Children's Book WeekIt’s the 99th anniversary of the Children’s Book Council – Children’s Book Week! Children’s Book Week is a national event that first started in 1919 to promote literacy among the nation’s youth. Each year readers are invited to celebrate this week in various ways. To join in on the fun, the LuEsther T. Mertz Library would love to share exciting new titles that have recently been added to our children’s circulating collection. Visit us in the library to see fantastic titles on display April 30th to May 6th!

To kick off the celebration we would like to highlight…

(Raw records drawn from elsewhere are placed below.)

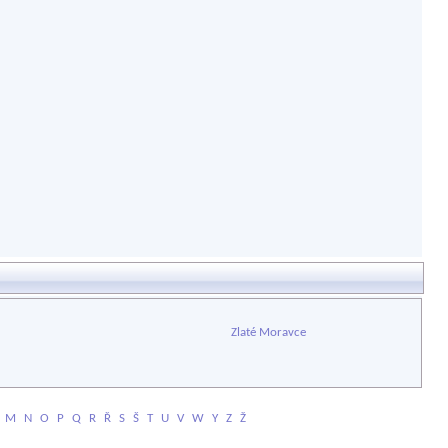
Zlaté Moravce
M
N
O
P
Q
R
Ř
S
Š
T
U
V
W
Y
Z
Ž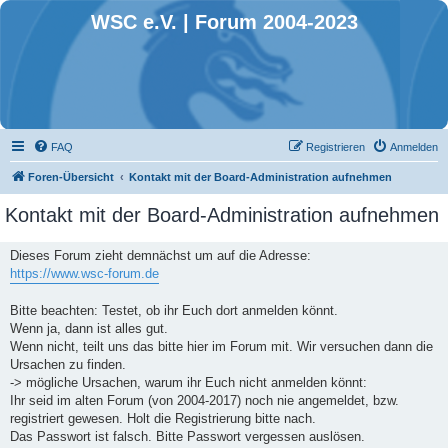
WSC e.V. | Forum 2004-2023
FAQ
Registrieren
Anmelden
Foren-Übersicht
Kontakt mit der Board-Administration aufnehmen
Kontakt mit der Board-Administration aufnehmen
Dieses Forum zieht demnächst um auf die Adresse:
https://www.wsc-forum.de
Bitte beachten: Testet, ob ihr Euch dort anmelden könnt.
Wenn ja, dann ist alles gut.
Wenn nicht, teilt uns das bitte hier im Forum mit. Wir versuchen dann die
Ursachen zu finden.
-> mögliche Ursachen, warum ihr Euch nicht anmelden könnt:
Ihr seid im alten Forum (von 2004-2017) noch nie angemeldet, bzw.
registriert gewesen. Holt die Registrierung bitte nach.
Das Passwort ist falsch. Bitte Passwort vergessen auslösen.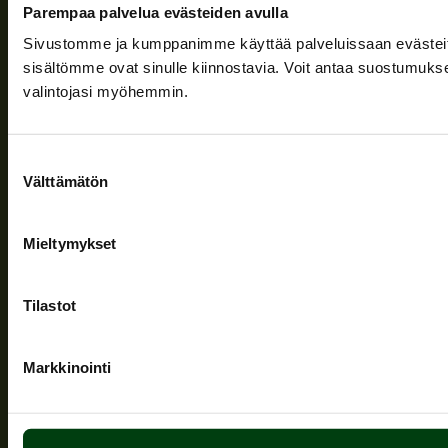
Parempaa palvelua evästeiden avulla
Leveransvillkor
Sivustomme ja kumppanimme käyttää palveluissaan evästeitä, 
sisältömme ovat sinulle kiinnostavia. Voit antaa suostumukse
Nyheter
valintojasi myöhemmin.
Företaget
Information och stöd
Suostumuksen
Välttämätön
valinta
Följ oss
Mieltymykset
Tilastot
Sekretesspolicy
| (c) Teuvan Keitintehdas
Markkinointi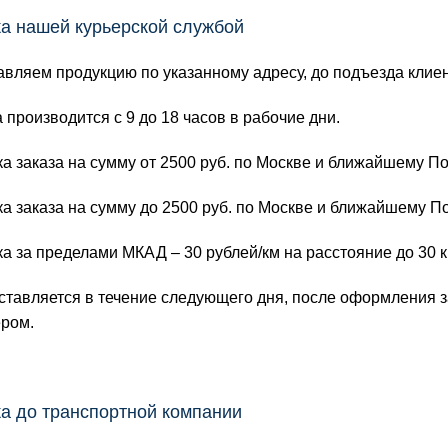
а нашей курьерской службой
вляем продукцию по указанному адресу, до подъезда клиен
 производится с 9 до 18 часов в рабочие дни.
ка заказа на сумму от 2500 руб. по Москве и ближайшему
ка заказа на сумму до 2500 руб. по Москве и ближайшему П
ка за пределами МКАД – 30 рублей/км на расстояние до 30 
ставляется в течение следующего дня, после оформления за
ром.
а до транспортной компании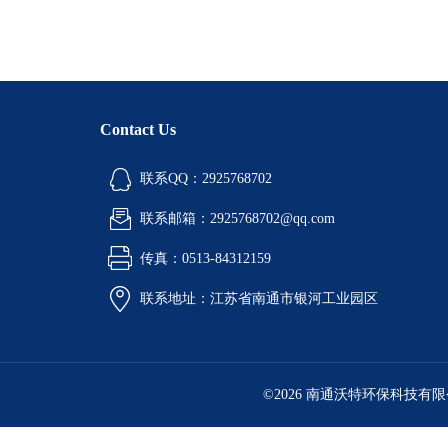
Contact Us
联系QQ：2925768702
联系邮箱：2925768702@qq.com
传真：0513-84312159
联系地址：江苏省南通市银河工业园区
©2026 南通沃特环保科技有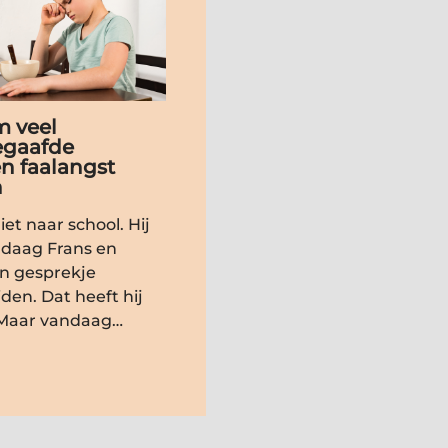
 veel
gaafde
n faalangst
n
iet naar school. Hij
ndaag Frans en
n gesprekje
den. Dat heeft hij
Maar vandaag…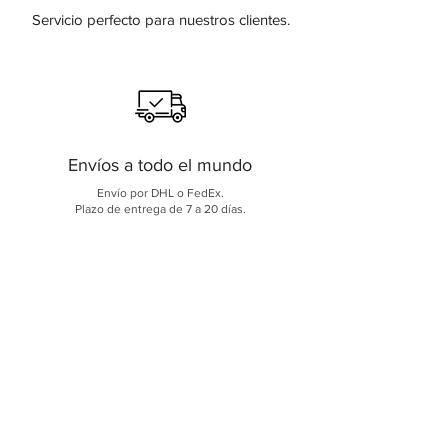
Servicio perfecto para nuestros clientes.
Envíos a todo el mundo
Envío por DHL o FedEx.
Plazo de entrega de 7 a 20 días.
100% Garantía
Garantía para todos los productos.
Actualizaciones periódicas en línea.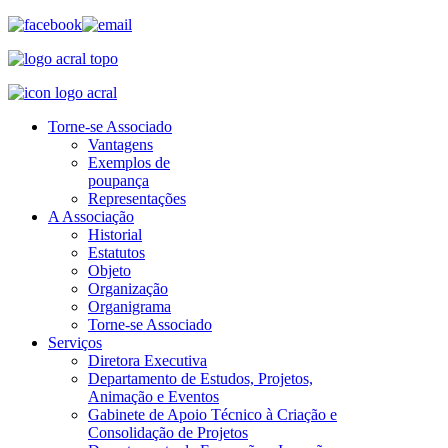
Torne-se Associado
Vantagens
Exemplos de
poupança
Representações
A Associação
Historial
Estatutos
Objeto
Organização
Organigrama
Torne-se Associado
Serviços
Diretora Executiva
Departamento de Estudos, Projetos,
Animação e Eventos
Gabinete de Apoio Técnico à Criação e
Consolidação de Projetos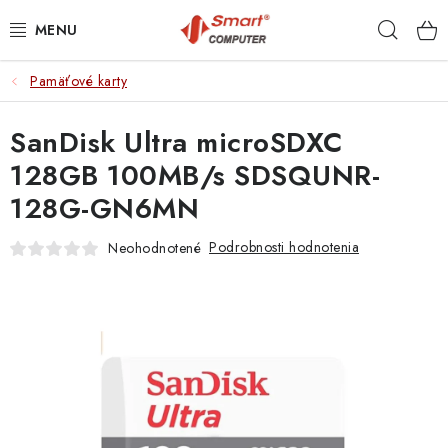
Prejsť
Hľad
na
obsah
Pamäťové karty
NOTEBOOKY
SanDisk Ultra microSDXC
MOBILNÉ ZARIADENIA
128GB 100MB/s SDSQUNR-
PC A KOMPONENTY
128G-GN6MN
PERIFÉRIE
Podrobnosti hodnotenia
Neohodnotené
TLAČIARNE
SIETE
ELEKTRONIKA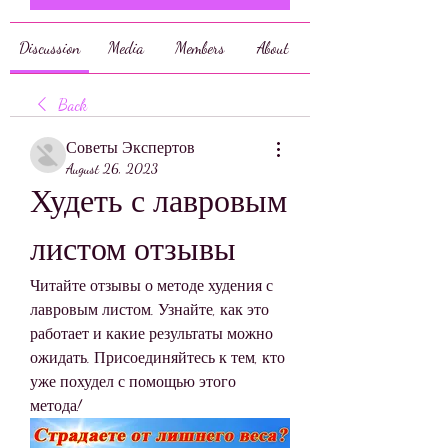
Discussion
Media
Members
About
Back
Советы Экспертов
August 26, 2023
Худеть с лавровым 
листом отзывы
Читайте отзывы о методе худения с 
лавровым листом. Узнайте, как это 
работает и какие результаты можно 
ожидать. Присоединяйтесь к тем, кто 
уже похудел с помощью этого 
метода!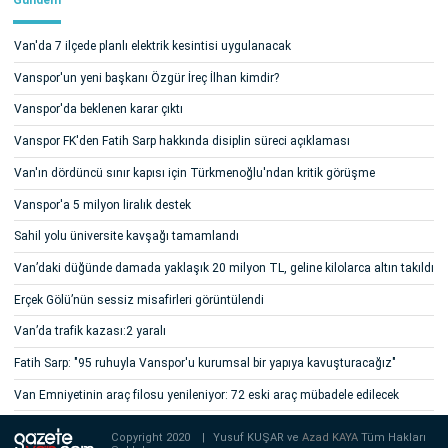
Van'da 7 ilçede planlı elektrik kesintisi uygulanacak
Vanspor'un yeni başkanı Özgür İreç İlhan kimdir?
Vanspor'da beklenen karar çıktı
Vanspor FK'den Fatih Sarp hakkında disiplin süreci açıklaması
Van'ın dördüncü sınır kapısı için Türkmenoğlu'ndan kritik görüşme
Vanspor'a 5 milyon liralık destek
Sahil yolu üniversite kavşağı tamamlandı
Van’daki düğünde damada yaklaşık 20 milyon TL, geline kilolarca altın takıldı
Erçek Gölü’nün sessiz misafirleri görüntülendi
Van’da trafik kazası:2 yaralı
Fatih Sarp: "95 ruhuyla Vanspor'u kurumsal bir yapıya kavuşturacağız"
Van Emniyetinin araç filosu yenileniyor: 72 eski araç mübadele edilecek
Copyright 2020
|
Yusuf KUŞAR ve
Azad KAYA
Tüm Hakları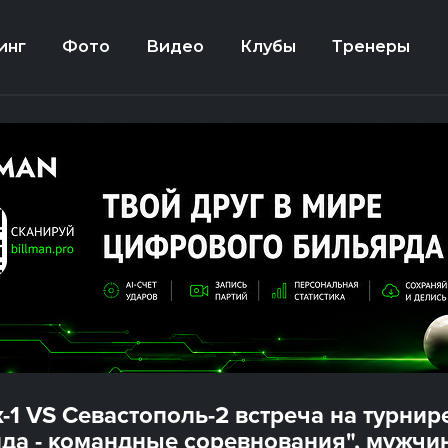
инг
Фото
Видео
Клубы
Тренеры
-1 VS Севастополь-2 встреча на турнир
да - командные соревнования", мужчи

Floris Books is reintroducing the works of Sibylle von Olfers and Signe Aspelin to delight a new generation! Originally, the Story of the Root Children was printed in 1906 in German. It is now in its eighth printing in English. For readers not familiar with the story, it’s a celebration of the wonders that spring and summer offer each year. Winter is over and it is time for Mother Earth to wake up the Root Children. As they wake from their sleepy slumber, the Root Children begin to prepare to emerge for spring. In their bright colors, the Root Children— Snowdrop, Forget-me-not, Daisy, Buttercup, Poppy, and their insect friends—make their way above ground. Under the warmth of the sun, they all explore forests and meadows. As spring turns to summer, and summer to autumn, the Root children are ready for bed again.